Dundee City Council workers face disciplinary action if they smoke on shift under a new policy which has been branded “heavy-handed”.
The policy, seen by the Tele ahead of it coming into force on Thursday, explicitly bans staff from smoking on company time.
This applies when they are outside, travelling between offices and on tea breaks, meaning workers can only smoke on unpaid lunch breaks.
The ban applies even if smokers aren’t identifiable as council workers and does not distinguish between cigarettes and vaping.
Those who flout the policy face “disciplinary action”.
George Barr, local Unite convener, slammed the plan as “heavy-handed” and said some workers feared losing their jobs.
Mr Barr said: “We have been asking what help the council will give and it doesn’t look like it will be anything substantial.
“The council should be helping people to give up if it wants to enforce this policy, especially if people could potentially be sacked for smoking. This is an attack on people who smoke. It’s not an easy thing to give up – and not everyone wants to either.”

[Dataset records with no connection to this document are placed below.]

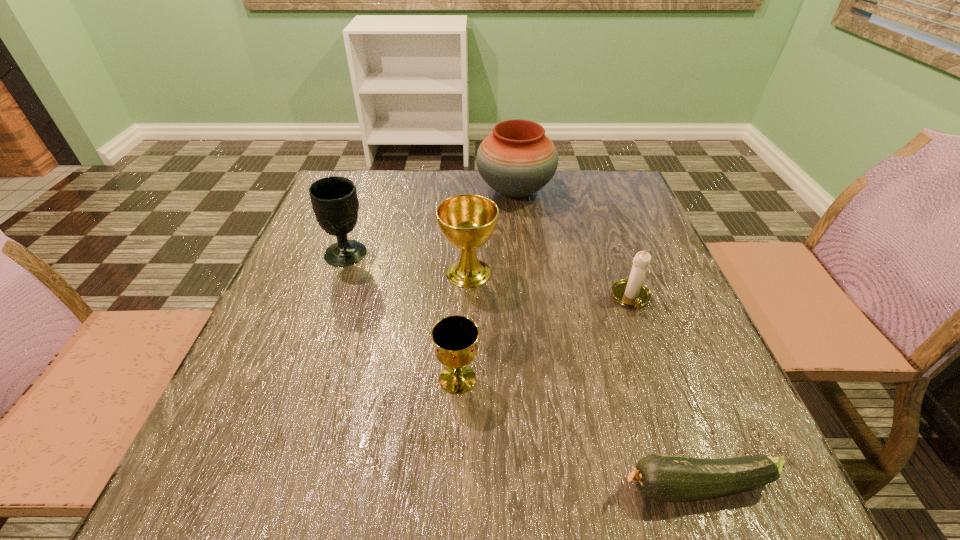 This screenshot has width=960, height=540. Identify the location of vacant space at the far edge of the desktop. (510, 213).

I want to click on free space at the near edge, so click(x=326, y=485).

Find the location of `vacant space at the left edge of the desktop`. vacant space at the left edge of the desktop is located at coordinates (360, 227).

Where is `vacant space at the right edge`? This screenshot has height=540, width=960. vacant space at the right edge is located at coordinates (625, 267).

Find the location of a particular element. The height and width of the screenshot is (540, 960). blank space at the far left corner of the desktop is located at coordinates (364, 212).

I want to click on vacant space at the near left corner of the desktop, so click(x=281, y=458).

This screenshot has height=540, width=960. I want to click on free space between the farthest object and the candle holder, so click(x=573, y=245).

Locate an element on the screen. vacant area that lies between the farthest object and the shortest object is located at coordinates (607, 339).

Where is `free space between the pottery and the leftmost object`? The height and width of the screenshot is (540, 960). free space between the pottery and the leftmost object is located at coordinates (431, 222).

Locate an element on the screen. The width and height of the screenshot is (960, 540). free spot between the shortest object and the farthest object is located at coordinates (607, 339). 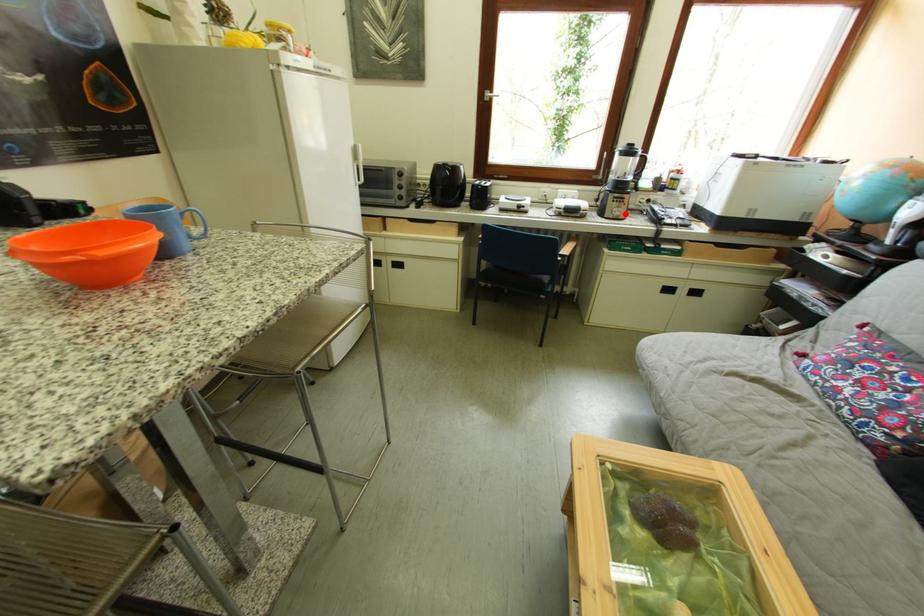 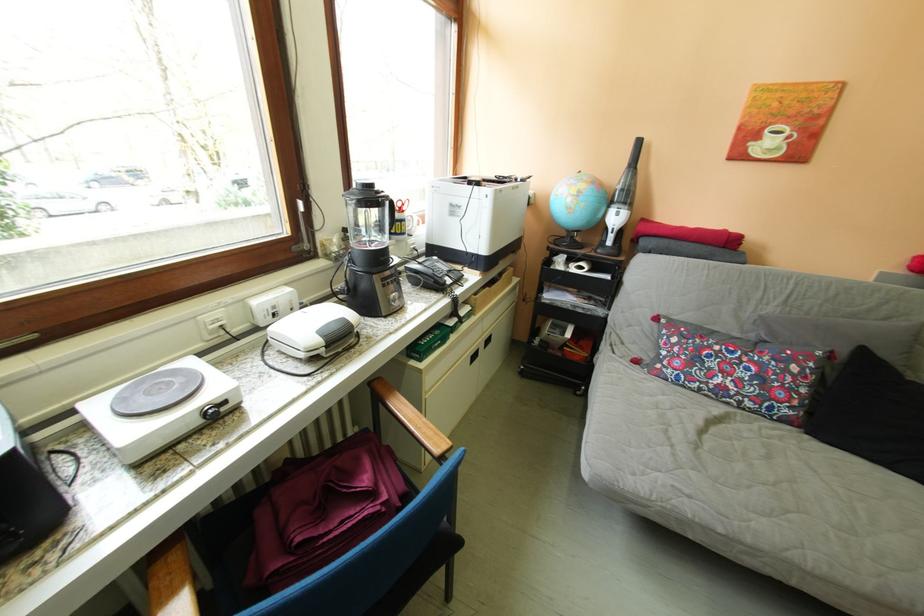 Question: I am providing you with two images of the same scene from different viewpoints. Given a red point in image1, look at the same physical point in image2. Is it:

Choices:
 (A) Closer to the viewpoint
 (B) Farther from the viewpoint

Answer: (A) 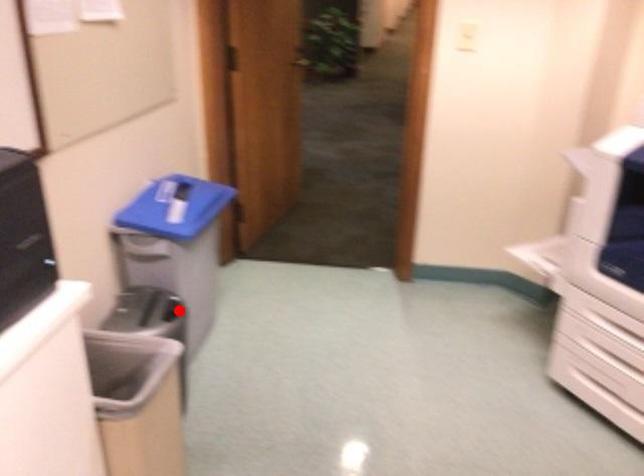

Council workers who spoke to the Tele on condition of anonymity don’t believe the policy will be enforceable.
One said: “I think this is going to affect a lot of people. I can see why the council is doing it but I don’t think they’re doing it in the right way. I smoke about 20 a day. When I first heard about the policy I thought about buying a vape but they’re banning those too.
“A lot of the older people are worried they’ll lose their jobs if they get caught, and they’ll lose their pensions – pensions that are in tobacco. It’s ludicrous.”
Dundee, together with Angus and Perth and Kinross Councils, invests £56.3 million of pension money in tobacco firms through the Tayside Pension Fund. Another worker said enforcing the ban could create rifts between employees and their managers.
“I don’t think it’s enforceable,” the worker said. “Managers are going to have to go round telling people to put it out and that’s going to be more hassle for them.
“The council is going about this completely the wrong way.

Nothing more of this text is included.